Entgegen der Auffassung der Klägerin reicht der Aushang der Allgemeinen Geschäftsbedingungen in Räumen der Klägerin zur wirksamen Einbeziehung nicht aus. Wenn, wie hier, ein Norm-Sondervertrag abgeschlossen wird, ist zur Einbeziehung Allgemeiner Geschäftsbedingungen die Übersendung derselben an die Kunden, mithin an den Beklagten, unverzichtbar.

18

Die Regelungen der AVBGasV können auch nicht im Wege der ergänzenden Vertragsauslegung zum Gegenstand der Rechtsbeziehungen der Parteien gemacht werden. Es fehlt bereits an einer Regelungslücke, die im Wege der ergänzenden Vertragsauslegung geschlossen werden könnte. Eine Regelungslücke liegt nur dann vor, wenn die vertraglichen Regelungen Bestimmungen nicht enthalten, die erforderlich sind, um den zugrundeliegenden Regelungsplan zu verwirklichen. Ohne einer Vervollständigung des Vertrages muss eine angemessene und interessengerechte Lösung nicht zu erzielen sein. Das Fehlen einer einseitigen Preisanpassungsregel erfüllt diese Voraussetzungen nicht.
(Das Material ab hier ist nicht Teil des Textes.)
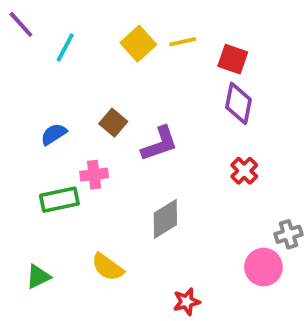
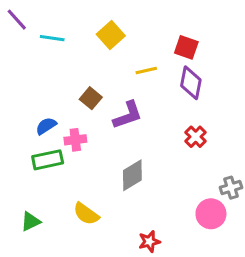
yellow line: (183, 42) -> (146, 70), moved
cyan line: (65, 48) -> (52, 38), turned 70
blue semicircle: (54, 134) -> (46, 126), moved

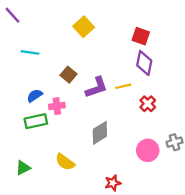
cyan line: (52, 38) -> (30, 52), moved
yellow line: (146, 70) -> (123, 86), moved
pink circle: (211, 214) -> (148, 150), moved

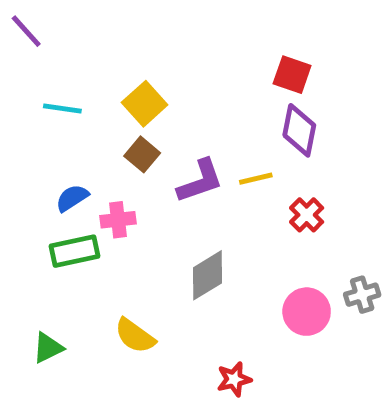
yellow square: (84, 27) -> (145, 104), moved

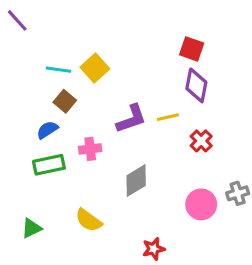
cyan line: (62, 109) -> (58, 70), moved
brown square: (142, 154) -> (65, 101), moved
pink cross: (118, 220) -> (90, 149), moved

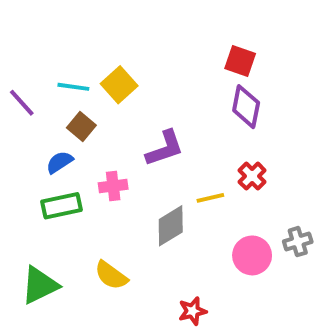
purple line: (17, 20) -> (22, 103), moved
yellow line: (168, 117) -> (210, 198), moved
green triangle: (31, 228) -> (40, 285), size x1.5

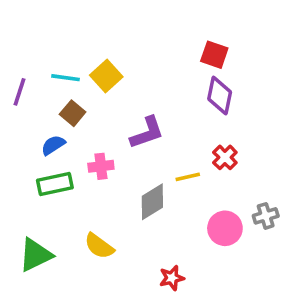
purple line: (22, 103) -> (19, 92), turned 60

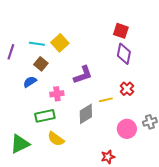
green rectangle: (55, 184) -> (45, 116), moved
red star: (172, 278) -> (108, 157), moved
Bei Sonderverträgen bleibt es den Parteien unbenommen, im Wege der Nachverhandlungen eine Preisanpassung herbeizuführen, sofern dies von einer Seite für erforderlich gehalten wird.

19

Auf die erhobene Widerklage war die Klägerin zur Zahlung von ... € zu verurteilen. Der substantiellen Aufstellung aus der Klagerwiderungsschrift vom 19.11.2009 (Seite 7 des Schriftsatzes) hat die Klägerin nicht hinreichend konkret erwidert.

20

Die Kostenentscheidung beruht auf § 91 ZPO, die Entscheidung zur vorläufigen Vollstreckbarkeit auf §§ 708 Nr. 11711 ZPO.